BUSH walkers have raised concerns about a conservation area at Sheldon being turned into a sporting complex by Redland City Council.

Converting conservation land to a shared status has been a trend since the Newman government came to power, promising to “open up” national parks.

Opening up parks was a good line but was wrong because the most cursory glance at park and conservation reserve visitor numbers shows just how heavily they were already used.

Regardless, it gave councils and the Palaszczuk government the chance to introduce some tricky uses of conservation land.

After ferocious lobbying by sporting organisations, conservation areas and indeed some national parks have been turned over, or at least shared, with sporting activities.

Activities include mountain biking and horse riding, although in most places few horses are seen.

This public policy shows where political priorities on conservation lie – the bottom of the list.

There is nothing wrong with bike or horse riding and they should have areas with which to practice their sports but this policy removes the primary consideration for which these places were preserved – conservation of flora and fauna.

As well it raises safety issues when horses, bikes, runners and walkers are forced to share areas.

Redland walkers are right to raise the Sheldon issue. Bike riders rarely give way to walkers and given that many are understandably head down as they ride as fast as they can, there is great potential for a clash.

The Scribbly Gums Conservation Area at Alexandra Hills – home to koalas, wallabies and much other wildlife – was converted some years ago.

Since it has been “opened up” it has become something of a free for all, with many now treating it as a dog off-leash area.
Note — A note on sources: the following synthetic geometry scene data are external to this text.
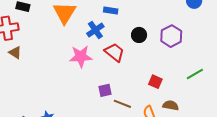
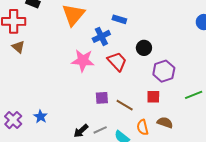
purple hexagon: (171, 36) -> (164, 71), moved
red square: (155, 82) -> (153, 97), turned -32
brown line: (122, 104) -> (125, 105), moved

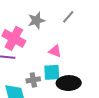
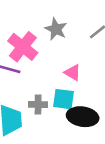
gray star: (36, 20) -> (56, 29), turned 30

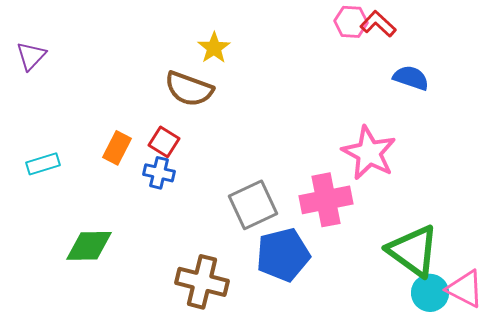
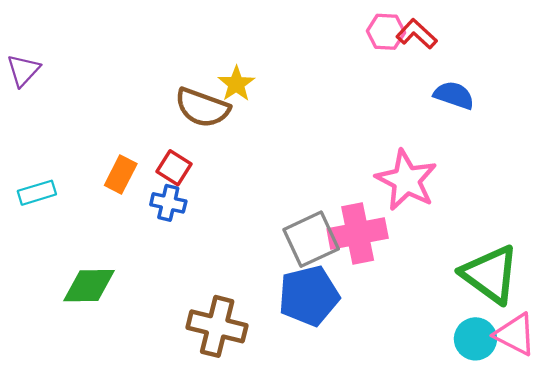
yellow star: (214, 48) -> (236, 84), moved
gray square: (253, 205) -> (311, 239), moved
green triangle: (413, 251) -> (490, 274), moved

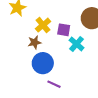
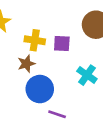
yellow cross: (43, 25) -> (35, 40), turned -35
cyan cross: (77, 44) -> (87, 75), moved

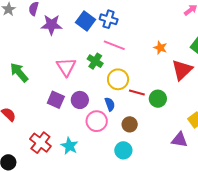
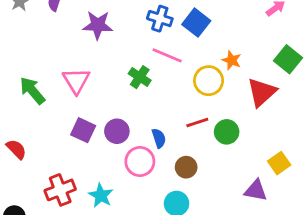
blue square: (86, 21) -> (196, 23), moved
purple star: (51, 25) -> (98, 25), moved
pink triangle: (66, 67) -> (76, 81), moved
yellow circle: (118, 79) -> (209, 81), moved
red line: (137, 92) -> (197, 123), turned -35
red cross: (40, 143) -> (60, 190), turned 30

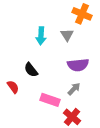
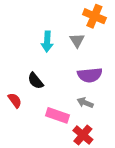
gray arrow: (74, 89) -> (85, 103), turned -112

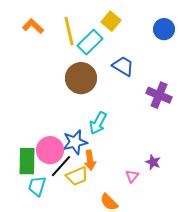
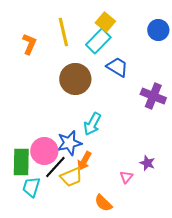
orange L-shape: (33, 26) -> (29, 44), moved, turned 70
cyan rectangle: (90, 42) -> (98, 41), moved
orange arrow: (90, 160) -> (84, 161), turned 36

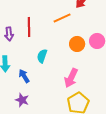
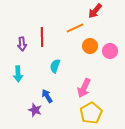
orange circle: (77, 44) -> (90, 46), moved
blue arrow: (24, 76) -> (47, 96), moved

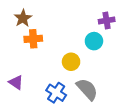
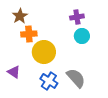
purple cross: (107, 20) -> (77, 17), moved
yellow circle: (71, 62) -> (44, 52), moved, size x1.5

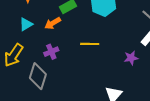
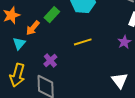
orange arrow: (53, 23) -> (33, 28), moved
It is not clear whether this was because of change of usage or simply a trend.

A council “spokesperson” says the Sheldon conservation area is not being turned into a sporting facility but this is no more than PR guff and blithely ignores the change in use.

Ironically, the issue has arisen in the same week that University of Queensland research was released showing that the world’s last wilderness areas are rapidly disappearing.

It’s no wonder with policies like these.